Word for word, output every line of the material below, minus pictures.

Segment Open

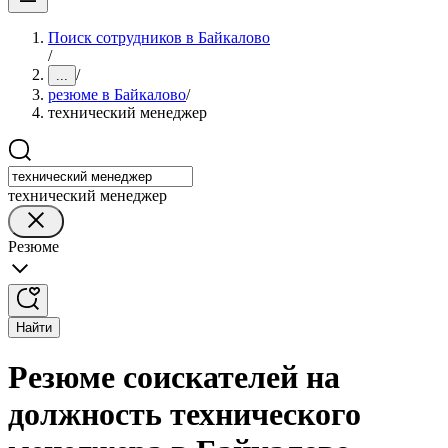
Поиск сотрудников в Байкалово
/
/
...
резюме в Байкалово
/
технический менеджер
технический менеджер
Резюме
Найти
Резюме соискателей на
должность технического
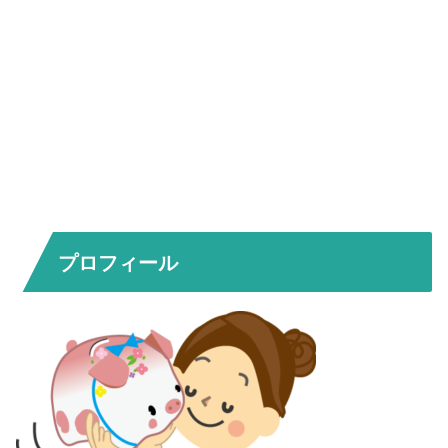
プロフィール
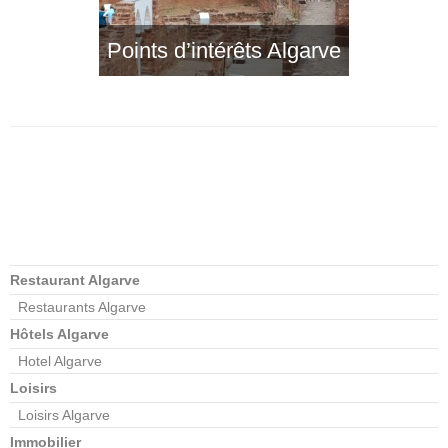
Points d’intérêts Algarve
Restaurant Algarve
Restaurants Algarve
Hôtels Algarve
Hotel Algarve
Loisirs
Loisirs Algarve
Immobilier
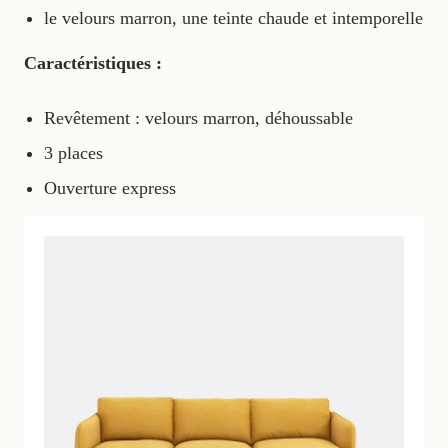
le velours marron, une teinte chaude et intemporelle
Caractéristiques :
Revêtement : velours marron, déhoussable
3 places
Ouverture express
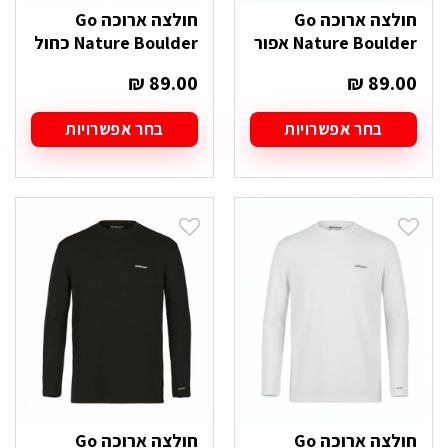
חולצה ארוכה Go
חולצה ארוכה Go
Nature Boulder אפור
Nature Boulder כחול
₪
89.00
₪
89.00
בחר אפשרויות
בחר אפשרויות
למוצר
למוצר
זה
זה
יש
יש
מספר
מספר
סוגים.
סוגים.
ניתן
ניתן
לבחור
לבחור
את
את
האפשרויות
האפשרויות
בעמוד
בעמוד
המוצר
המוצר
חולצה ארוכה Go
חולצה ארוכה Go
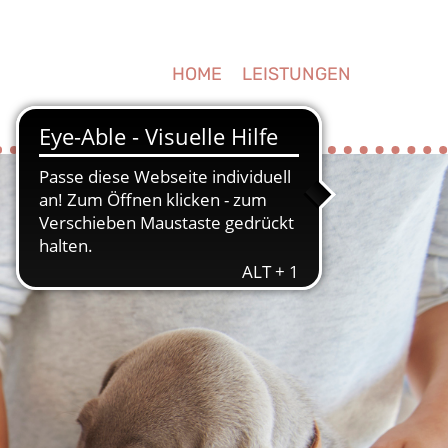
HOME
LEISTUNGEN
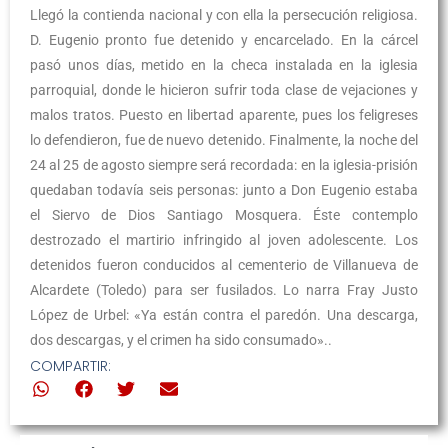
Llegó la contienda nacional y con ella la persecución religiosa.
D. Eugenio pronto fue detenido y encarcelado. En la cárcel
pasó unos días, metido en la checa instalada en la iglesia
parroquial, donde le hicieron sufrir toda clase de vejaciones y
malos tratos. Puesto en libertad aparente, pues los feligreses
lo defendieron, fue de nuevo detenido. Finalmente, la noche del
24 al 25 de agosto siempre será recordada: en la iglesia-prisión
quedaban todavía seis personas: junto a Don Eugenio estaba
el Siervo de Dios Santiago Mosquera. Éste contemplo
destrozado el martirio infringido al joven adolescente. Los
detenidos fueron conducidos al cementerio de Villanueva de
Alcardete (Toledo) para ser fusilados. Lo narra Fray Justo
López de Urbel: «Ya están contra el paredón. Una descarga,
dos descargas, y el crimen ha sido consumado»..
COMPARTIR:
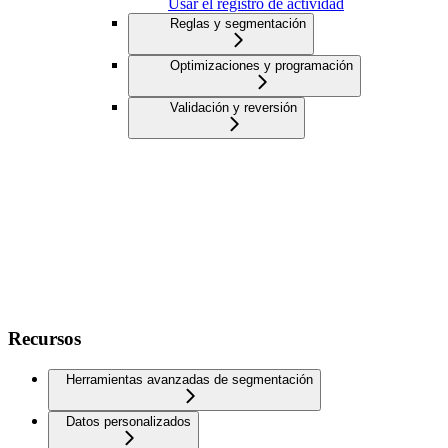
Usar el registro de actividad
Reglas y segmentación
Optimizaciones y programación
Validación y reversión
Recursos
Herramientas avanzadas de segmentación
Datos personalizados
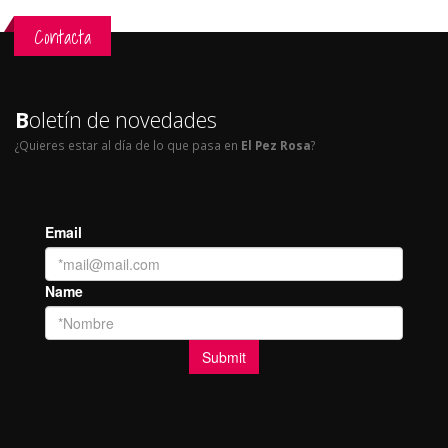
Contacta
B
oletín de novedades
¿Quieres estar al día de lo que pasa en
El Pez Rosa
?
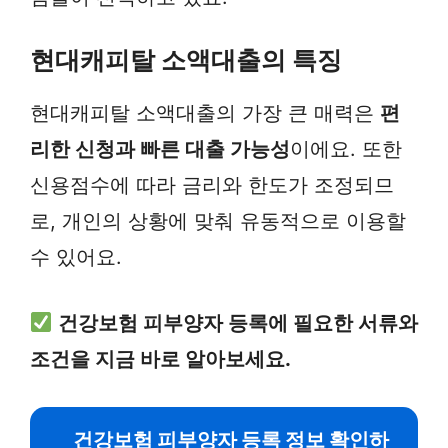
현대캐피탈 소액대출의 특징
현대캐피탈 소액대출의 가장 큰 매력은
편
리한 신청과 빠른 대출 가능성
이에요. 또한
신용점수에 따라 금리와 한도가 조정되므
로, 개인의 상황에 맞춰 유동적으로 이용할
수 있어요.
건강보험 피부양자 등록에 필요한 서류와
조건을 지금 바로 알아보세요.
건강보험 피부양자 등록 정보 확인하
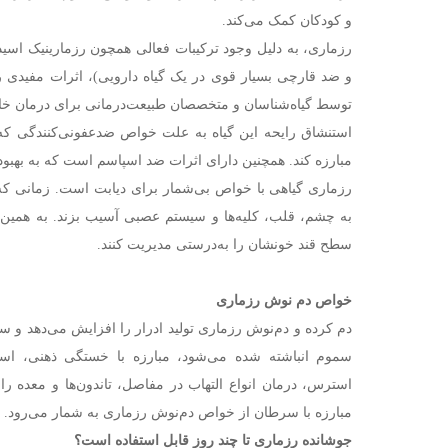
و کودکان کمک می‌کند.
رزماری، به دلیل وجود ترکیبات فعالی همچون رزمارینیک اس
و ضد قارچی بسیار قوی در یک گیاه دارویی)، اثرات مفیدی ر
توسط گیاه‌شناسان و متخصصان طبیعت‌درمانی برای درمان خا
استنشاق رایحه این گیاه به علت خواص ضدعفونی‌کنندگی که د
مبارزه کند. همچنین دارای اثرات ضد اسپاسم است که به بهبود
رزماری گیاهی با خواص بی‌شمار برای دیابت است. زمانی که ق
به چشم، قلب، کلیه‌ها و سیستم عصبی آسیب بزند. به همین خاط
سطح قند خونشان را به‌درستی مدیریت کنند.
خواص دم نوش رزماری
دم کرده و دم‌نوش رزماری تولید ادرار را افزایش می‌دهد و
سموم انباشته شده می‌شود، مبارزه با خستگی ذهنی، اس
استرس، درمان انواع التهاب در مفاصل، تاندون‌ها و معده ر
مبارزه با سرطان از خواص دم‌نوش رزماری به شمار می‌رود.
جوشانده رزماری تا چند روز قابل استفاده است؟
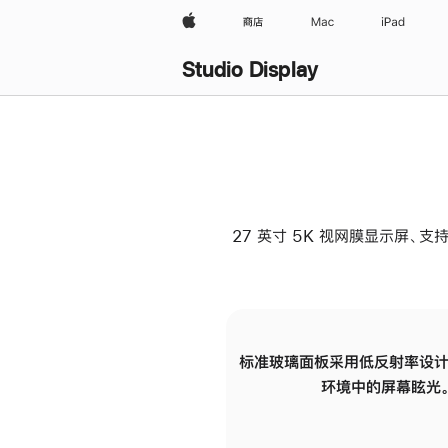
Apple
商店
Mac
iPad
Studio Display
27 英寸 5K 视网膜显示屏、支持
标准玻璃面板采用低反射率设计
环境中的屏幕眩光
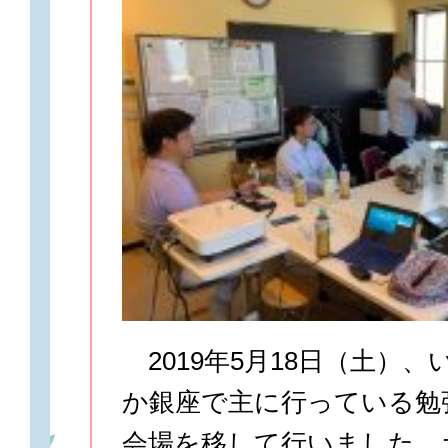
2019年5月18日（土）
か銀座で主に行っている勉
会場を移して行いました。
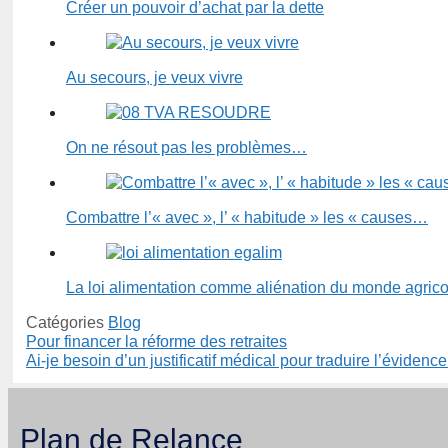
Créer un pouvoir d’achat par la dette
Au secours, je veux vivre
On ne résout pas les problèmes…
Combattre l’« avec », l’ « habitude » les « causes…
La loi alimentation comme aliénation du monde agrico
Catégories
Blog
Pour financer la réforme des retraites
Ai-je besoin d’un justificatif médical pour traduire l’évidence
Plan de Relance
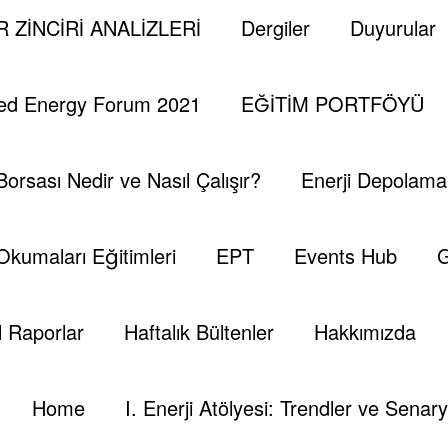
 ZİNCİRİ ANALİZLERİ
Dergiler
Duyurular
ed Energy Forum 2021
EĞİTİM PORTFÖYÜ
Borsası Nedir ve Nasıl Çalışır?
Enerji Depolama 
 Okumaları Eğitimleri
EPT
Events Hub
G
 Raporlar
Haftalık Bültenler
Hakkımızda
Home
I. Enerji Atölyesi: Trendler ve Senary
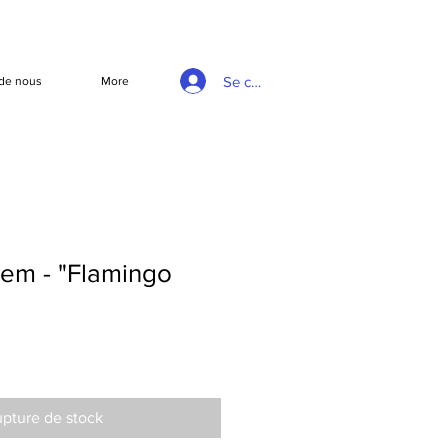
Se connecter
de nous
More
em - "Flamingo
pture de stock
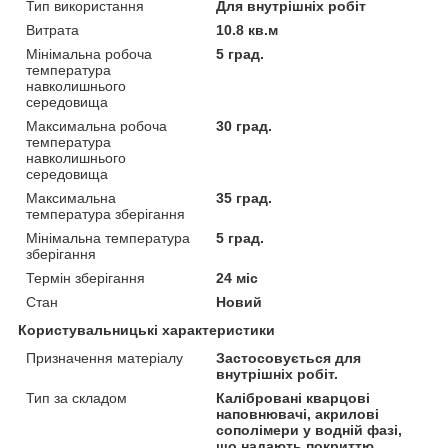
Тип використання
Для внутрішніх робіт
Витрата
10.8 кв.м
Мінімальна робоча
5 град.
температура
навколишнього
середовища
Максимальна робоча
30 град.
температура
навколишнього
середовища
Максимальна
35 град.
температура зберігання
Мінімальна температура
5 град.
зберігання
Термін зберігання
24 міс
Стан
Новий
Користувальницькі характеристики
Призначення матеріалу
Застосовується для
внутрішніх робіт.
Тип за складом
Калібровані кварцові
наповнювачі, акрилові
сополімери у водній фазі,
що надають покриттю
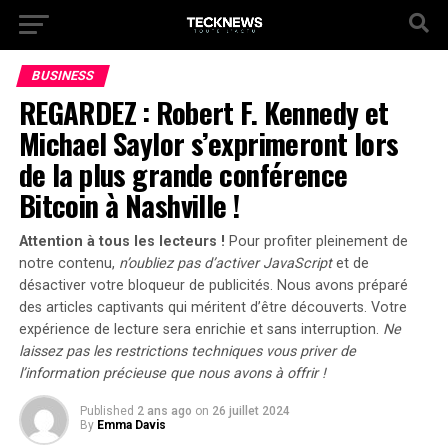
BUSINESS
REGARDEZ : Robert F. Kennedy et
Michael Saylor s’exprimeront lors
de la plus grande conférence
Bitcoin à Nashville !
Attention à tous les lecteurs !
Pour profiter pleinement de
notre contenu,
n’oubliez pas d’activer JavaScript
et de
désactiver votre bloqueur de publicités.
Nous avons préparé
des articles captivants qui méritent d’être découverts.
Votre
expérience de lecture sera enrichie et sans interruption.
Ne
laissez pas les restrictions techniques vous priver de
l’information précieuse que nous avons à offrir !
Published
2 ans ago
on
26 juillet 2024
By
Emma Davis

Segment Closed

◆ ANSWER:
Поиск сотрудников в Байкалово
/
/
...
резюме в Байкалово
/
технический менеджер
технический менеджер
Резюме
Найти
Резюме соискателей на
должность технического
プロフィール
Points d’intérêts Algarve
Restaurant Algarve
Restaurants Algarve
Hôtels Algarve
Hotel Algarve
Loisirs
Loisirs Algarve
Immobilier
le velours marron, une teinte chaude et intemporelle
Caractéristiques :
Revêtement : velours marron, déhoussable
3 places
Ouverture express
חולצה ארוכה Go
חולצה ארוכה Go
Nature Boulder אפור
Nature Boulder כחול
₪
89.00
₪
89.00
בחר אפשרויות
בחר אפשרויות
למוצר
למוצר
זה
זה
יש
יש
מספר
מספר
סוגים.
סוגים.
ניתן
ניתן
לבחור
לבחור
את
את
האפשרויות
האפשרויות
בעמוד
בעמוד
המוצר
המוצר
חולצה ארוכה Go
חולצה ארוכה Go
HOME
LEISTUNGEN
Llegó la contienda nacional y con ella la persecución religiosa.
D. Eugenio pronto fue detenido y encarcelado. En la cárcel
pasó unos días, metido en la checa instalada en la iglesia
parroquial, donde le hicieron sufrir toda clase de vejaciones y
malos tratos. Puesto en libertad aparente, pues los feligreses
lo defendieron, fue de nuevo detenido. Finalmente, la noche del
24 al 25 de agosto siempre será recordada: en la iglesia-prisión
quedaban todavía seis personas: junto a Don Eugenio estaba
el Siervo de Dios Santiago Mosquera. Éste contemplo
destrozado el martirio infringido al joven adolescente. Los
detenidos fueron conducidos al cementerio de Villanueva de
Alcardete (Toledo) para ser fusilados. Lo narra Fray Justo
López de Urbel: «Ya están contra el paredón. Una descarga,
dos descargas, y el crimen ha sido consumado»..
COMPARTIR:
Usar el registro de actividad
Reglas y segmentación
Optimizaciones y programación
Validación y reversión
Recursos
Herramientas avanzadas de segmentación
Datos personalizados
Contacta
B
oletín de novedades
¿Quieres estar al día de lo que pasa en
El Pez Rosa
?
현대캐피탈 소액대출의 특징
현대캐피탈 소액대출의 가장 큰 매력은
편
리한 신청과 빠른 대출 가능성
이에요. 또한
신용점수에 따라 금리와 한도가 조정되므
로, 개인의 상황에 맞춰 유동적으로 이용할
수 있어요.
건강보험 피부양자 등록에 필요한 서류와
조건을 지금 바로 알아보세요.
건강보험 피부양자 등록 정보 확인하
و کودکان کمک می‌کند.
رزماری، به دلیل وجود ترکیبات فعالی همچون رزمارینیک اس
و ضد قارچی بسیار قوی در یک گیاه دارویی)، اثرات مفیدی ر
توسط گیاه‌شناسان و متخصصان طبیعت‌درمانی برای درمان خا
استنشاق رایحه این گیاه به علت خواص ضدعفونی‌کنندگی که د
مبارزه کند. همچنین دارای اثرات ضد اسپاسم است که به بهبود
رزماری گیاهی با خواص بی‌شمار برای دیابت است. زمانی که ق
به چشم، قلب، کلیه‌ها و سیستم عصبی آسیب بزند. به همین خاط
سطح قند خونشان را به‌درستی مدیریت کنند.
خواص دم نوش رزماری
دم کرده و دم‌نوش رزماری تولید ادرار را افزایش می‌دهد و
سموم انباشته شده می‌شود، مبارزه با خستگی ذهنی، اس
استرس، درمان انواع التهاب در مفاصل، تاندون‌ها و معده ر
مبارزه با سرطان از خواص دم‌نوش رزماری به شمار می‌رود.
جوشانده رزماری تا چند روز قابل استفاده است؟
Apple
商店
Mac
iPad
Studio Display
27 英寸 5K 视网膜显示屏、支持
标准玻璃面板采用低反射率设计
环境中的屏幕眩光
2019年5月18日（土）
か銀座で主に行っている勉
会場を移して行いました。
Créer un pouvoir d’achat par la dette
Au secours, je veux vivre
On ne résout pas les problèmes…
Combattre l’« avec », l’ « habitude » les « causes…
La loi alimentation comme aliénation du monde agrico
Catégories
Blog
Pour financer la réforme des retraites
Ai-je besoin d’un justificatif médical pour traduire l’évidence
Plan de Relance
 ZİNCİRİ ANALİZLERİ
Dergiler
Duyurular
ed Energy Forum 2021
EĞİTİM PORTFÖYÜ
Borsası Nedir ve Nasıl Çalışır?
Enerji Depolama 
 Okumaları Eğitimleri
EPT
Events Hub
G
 Raporlar
Haftalık Bültenler
Hakkımızda
Home
I. Enerji Atölyesi: Trendler ve Senary
Se connecter
de nous
More
em - "Flamingo
pture de stock
Тип використання
Для внутрішніх робіт
Витрата
10.8 кв.м
Мінімальна робоча
5 град.
температура
навколишнього
середовища
Максимальна робоча
30 град.
температура
навколишнього
середовища
Максимальна
35 град.
температура зберігання
Мінімальна температура
5 град.
зберігання
Термін зберігання
24 міс
Стан
Новий
Користувальницькі характеристики
Призначення матеріалу
Застосовується для
внутрішніх робіт.
Тип за складом
Калібровані кварцові
наповнювачі, акрилові
сополімери у водній фазі,
що надають покриттю
BUSINESS
REGARDEZ : Robert F. Kennedy et
Michael Saylor s’exprimeront lors
de la plus grande conférence
Bitcoin à Nashville !
Attention à tous les lecteurs !
Pour profiter pleinement de
notre contenu,
n’oubliez pas d’activer JavaScript
et de
désactiver votre bloqueur de publicités.
Nous avons préparé
des articles captivants qui méritent d’être découverts.
Votre
expérience de lecture sera enrichie et sans interruption.
Ne
laissez pas les restrictions techniques vous priver de
l’information précieuse que nous avons à offrir !
Published
2 ans ago
on
26 juillet 2024
By
Emma Davis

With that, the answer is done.